WHAT YOU NEED TO DO: Select, from the material below, each line with "Prijs" in it.

Start of EXTRACTED MATERIAL

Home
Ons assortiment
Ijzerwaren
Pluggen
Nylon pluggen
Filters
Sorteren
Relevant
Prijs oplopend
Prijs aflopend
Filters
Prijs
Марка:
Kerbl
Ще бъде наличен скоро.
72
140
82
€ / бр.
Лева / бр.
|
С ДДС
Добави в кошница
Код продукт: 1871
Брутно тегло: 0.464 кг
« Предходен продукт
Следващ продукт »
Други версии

End of EXTRACTED MATERIAL
Start of EXTRACTED MATERIAL

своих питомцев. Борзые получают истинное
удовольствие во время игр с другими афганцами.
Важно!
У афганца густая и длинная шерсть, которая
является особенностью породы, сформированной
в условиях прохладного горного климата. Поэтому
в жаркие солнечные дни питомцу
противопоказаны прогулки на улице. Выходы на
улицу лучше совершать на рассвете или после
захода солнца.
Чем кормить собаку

End of EXTRACTED MATERIAL

SOLUTION TO THIS TASK:
Prijs oplopend
Prijs aflopend
Prijs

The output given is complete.